In the battle against cancer, immune cells serve as an ally, especially when they’re specifically engineered to seek out and attack the enemy. Novartis is collaborating with the University of Pennsylvania to cultivate these “special forces” for patients, developing a cell therapy called CTL019 that’s being tested in certain blood cancers.
“CTL019 has proven to be a very powerful therapeutic for a select number of cancer patients in early phase trials,” says Phil Gotwals, an executive director in oncology at the Novartis Institutes for BioMedical Research. “This gene editing technology might allow us to extend the approach to help more people.”
Currently, the experimental treatment involves harvesting T cells from a patient, re-engineering them to express a synthetic protein called a chimeric antigen receptor (CAR), and then placing them back into the same patient. The altered immune cells recognize a marker on the surface of cancer cells and destroy their target.

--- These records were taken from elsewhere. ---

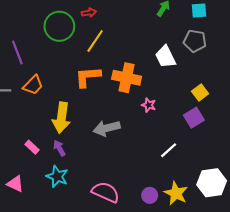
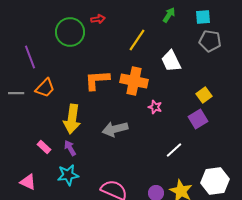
yellow line: (95, 41) -> (137, 40), moved
gray pentagon: (195, 41) -> (210, 41), moved
cyan star: (57, 176) -> (68, 175), turned -30

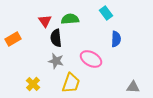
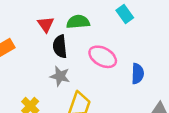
blue semicircle: (116, 39) -> (138, 74), moved
pink ellipse: (91, 59) -> (103, 57), moved

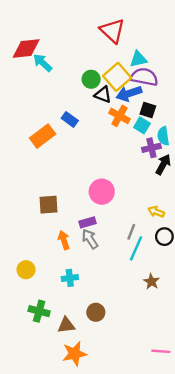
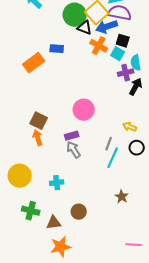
green circle: (91, 79) -> (75, 15), size x1.5
blue rectangle: (70, 119) -> (57, 49), turned -32
brown square: (48, 205) -> (39, 121), turned 30
orange arrow: (64, 240) -> (38, 138), moved
yellow circle: (26, 270) -> (20, 176), size x1.5
brown star: (151, 282) -> (122, 197), moved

It seems to work well in pediatric patients with acute lymphoblastic leukemia (ALL), generating complete remissions in 36 of 39 children with the relapsed/refractory form of the disease as of late 2014. Adults with chronic lymphocytic leukemia (CLL) also potentially benefit from the treatment, though the response rate isn’t as high.
“The lower CLL response rate could be partly due to the quality of the cells coming out of the adult patients,” says Gotwals. “In some cases, they might not be good enough for therapy because they’ve been damaged by the disease.”
Ideally, the team would harvest robust T cells from healthy volunteers, re-engineer them to target cancer and give them to patients. But a patient’s immune system would likely view the donor cells as foreign and attack them. Or the donor cells might attack the host.
Gotwals and his colleagues plan to further modify the CAR T cells to avoid this scenario. They will still employ a viral vector to introduce CAR into the cells, but then they’ll turn to CRISPR for a second round of editing to make the cells less recognizable to the host’s immune system.